Both of the people involved are personal friends. (I’m withholding names because only one has openly engaged over the issue in public.) Both have a track record of discovering new music, and nothing to prove on that score. And the distinction of breaking Kon Kan might seem like an odd one to wrestle over now, although if you think about it, there’s no shortage of relevance in a sample-driven hit by a DJ producer in today’s EDM pop.

I stir the hornet’s nest in service of a larger issue. Breaking any song used to be a common point of pride in the industry, and disputes about who was first used to erupt all the time. So much so that I remember coming across a trade article from the ‘70s that was a parody of the sort of programmer interview that was common in that era. In the parody profile, the “PD” was bragging about being first on all the goofy pop hits of the early ‘70s—“Chick-A-Boom” by Daddy Dewdrop, “Gimme Dat Ding” by the Pipkins; “Chirpy Chirpy Cheep Cheep.”

But that period was a pretty exciting time in the business and programmers weren’t just looking for bubblegum. Somebody in that era found “Maggie May” on a B-side, too. (Not surprisingly, I’ve heard conflicting stories about who discovered that one as well.) The late ‘80s period of programmer enterprise that brought us “I Beg Your Pardon” saw 93Q and KRBE make unlikely Houston hits of various import oddities that never became American hits—“Don’t Walk” by Big Supreme, “Will You Be There” by Celebrate the Nun. But it was also part of the larger mindset that helped “Red Red Wine” and “Into The Night” become national smashes again as “bringbacks.”

That sort of enterprise isn’t entirely missing these days. As recently noted, there’s a new music war in Honolulu. Cox’s CHR stations have become more aggressive again, as they were in the early ‘00s. Even iHeart’s country WUBL (the Bull) Atlanta is playing a Kenny Chesney version of “I Want To Know What Love Is” that’s in significant rotation at no other station at this writing.

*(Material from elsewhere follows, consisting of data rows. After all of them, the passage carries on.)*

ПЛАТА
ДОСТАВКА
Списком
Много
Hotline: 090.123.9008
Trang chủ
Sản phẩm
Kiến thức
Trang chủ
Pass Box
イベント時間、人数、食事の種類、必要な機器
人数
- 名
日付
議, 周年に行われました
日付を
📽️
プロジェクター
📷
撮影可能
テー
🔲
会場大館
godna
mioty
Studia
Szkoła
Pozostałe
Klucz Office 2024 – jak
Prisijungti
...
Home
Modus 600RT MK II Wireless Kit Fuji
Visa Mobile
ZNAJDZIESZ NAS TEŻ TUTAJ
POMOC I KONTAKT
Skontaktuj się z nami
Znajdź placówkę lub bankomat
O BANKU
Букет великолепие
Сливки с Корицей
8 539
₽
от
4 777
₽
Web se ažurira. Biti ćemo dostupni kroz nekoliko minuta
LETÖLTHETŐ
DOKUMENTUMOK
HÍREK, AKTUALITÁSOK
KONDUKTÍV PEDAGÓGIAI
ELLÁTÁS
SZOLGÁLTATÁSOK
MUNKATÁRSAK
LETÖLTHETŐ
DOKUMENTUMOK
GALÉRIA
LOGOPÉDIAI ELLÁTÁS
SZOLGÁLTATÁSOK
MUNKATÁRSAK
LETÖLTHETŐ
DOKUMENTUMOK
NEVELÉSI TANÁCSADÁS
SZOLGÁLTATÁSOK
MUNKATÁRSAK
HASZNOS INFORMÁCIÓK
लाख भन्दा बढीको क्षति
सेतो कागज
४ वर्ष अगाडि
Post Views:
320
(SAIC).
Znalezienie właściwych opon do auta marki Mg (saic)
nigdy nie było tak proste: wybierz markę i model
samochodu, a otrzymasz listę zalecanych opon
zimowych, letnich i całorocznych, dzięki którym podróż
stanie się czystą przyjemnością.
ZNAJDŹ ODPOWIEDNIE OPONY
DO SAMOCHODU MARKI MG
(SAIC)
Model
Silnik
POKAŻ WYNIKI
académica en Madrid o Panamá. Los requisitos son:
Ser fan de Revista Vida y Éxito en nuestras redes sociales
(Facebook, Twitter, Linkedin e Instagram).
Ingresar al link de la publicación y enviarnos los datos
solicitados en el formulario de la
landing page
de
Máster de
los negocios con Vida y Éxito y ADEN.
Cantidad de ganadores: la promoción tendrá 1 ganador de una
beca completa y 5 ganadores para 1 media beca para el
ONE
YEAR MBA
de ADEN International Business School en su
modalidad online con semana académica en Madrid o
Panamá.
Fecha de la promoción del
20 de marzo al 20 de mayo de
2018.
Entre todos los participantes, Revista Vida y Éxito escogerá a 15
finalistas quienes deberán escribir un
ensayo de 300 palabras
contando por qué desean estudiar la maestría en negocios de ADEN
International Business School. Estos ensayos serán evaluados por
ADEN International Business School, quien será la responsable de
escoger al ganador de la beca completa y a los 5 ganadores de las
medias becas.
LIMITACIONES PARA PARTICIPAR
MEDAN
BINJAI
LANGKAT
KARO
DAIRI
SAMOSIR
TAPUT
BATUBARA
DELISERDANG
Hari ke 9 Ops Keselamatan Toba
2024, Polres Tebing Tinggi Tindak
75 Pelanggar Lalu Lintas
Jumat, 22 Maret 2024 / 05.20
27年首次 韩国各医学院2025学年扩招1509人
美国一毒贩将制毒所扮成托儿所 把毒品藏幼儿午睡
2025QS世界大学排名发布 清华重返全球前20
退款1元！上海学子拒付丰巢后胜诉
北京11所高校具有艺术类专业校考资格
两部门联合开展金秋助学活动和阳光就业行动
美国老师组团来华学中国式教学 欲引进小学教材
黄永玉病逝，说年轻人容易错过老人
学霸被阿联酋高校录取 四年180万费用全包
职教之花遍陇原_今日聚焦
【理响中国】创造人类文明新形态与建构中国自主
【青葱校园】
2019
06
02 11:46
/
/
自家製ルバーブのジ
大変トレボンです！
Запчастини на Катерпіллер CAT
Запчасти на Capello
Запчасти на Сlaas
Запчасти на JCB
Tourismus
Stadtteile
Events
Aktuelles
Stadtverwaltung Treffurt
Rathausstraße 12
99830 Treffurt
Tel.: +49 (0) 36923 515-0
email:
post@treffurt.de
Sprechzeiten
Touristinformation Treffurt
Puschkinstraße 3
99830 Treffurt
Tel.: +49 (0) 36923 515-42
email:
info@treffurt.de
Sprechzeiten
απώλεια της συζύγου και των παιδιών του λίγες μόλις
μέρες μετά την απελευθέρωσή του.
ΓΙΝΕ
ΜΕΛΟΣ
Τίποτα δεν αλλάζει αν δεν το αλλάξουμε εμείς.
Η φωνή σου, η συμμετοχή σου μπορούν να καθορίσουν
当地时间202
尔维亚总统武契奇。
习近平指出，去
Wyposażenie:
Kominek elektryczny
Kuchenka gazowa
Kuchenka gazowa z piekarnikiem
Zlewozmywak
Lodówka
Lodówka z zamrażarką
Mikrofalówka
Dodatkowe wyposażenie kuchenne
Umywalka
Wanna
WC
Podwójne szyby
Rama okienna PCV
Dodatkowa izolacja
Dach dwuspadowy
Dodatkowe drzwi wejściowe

Top 40 would benefit from having a few PDs who were actively looking for records to break these days. There’s not much denying any more that the available product isn’t what it was a few years ago. Or that the format has calcified around a few musical subgenres—tropical house, EDM “trap pop,” and now songs that combine tropical house and trap pop. The industry’s growing reliance on Spotify stories, while valid, tends to find songs that reinforce, not defy existing genres—songs that “you may also like.”

How would you even know you have something? The oft-quoted industry answer now is Shazam activity in an airplay market, but there’s one other indicator I consider key.

The best story any new song can have, in my mind, is spreading across the market to a station’s direct competitor. When Kacey Musgraves’ “Merry Go Round” became a surprise Country hit a few years ago, the single most telling early indicator was the number of markets where it was going from 12 spins to 21 at an early station and from three spins to 12 at a competitor. In any format, seeing a competitor forced to deal with a song meant something.

The reverse is true as well. When Thomas Rhett’s “Vacation” was unable to break through last summer, the danger signs were the number of markets where a few early believers were unable to force their cynical competition to follow suit. Or in a few cases, where the second station tentatively waded in just as the first station was already backing off spins. (Musgrave’s “Follow Your Arrow” had a similar pattern.)

I also take seeing a story anywhere in the world seriously. Not every hit song translates to America, but any hit song has to start by being a hit somewhere. As a standalone single in America, “Castle on the Hill” would have struggled. But having a “double-A side” hit everywhere else in the world, and the security of “Shape of You” already being an American hit might help “Castle on the Hill” become a U.S. hit as well.

The ultimate test for stepping out on a song ought to be “does the station need it”? At this moment, I feel safe in saying that almost every format needs records. And that we would be better served with a few more arguments over who breaks songs now. Can you name a recent dispute of that sort?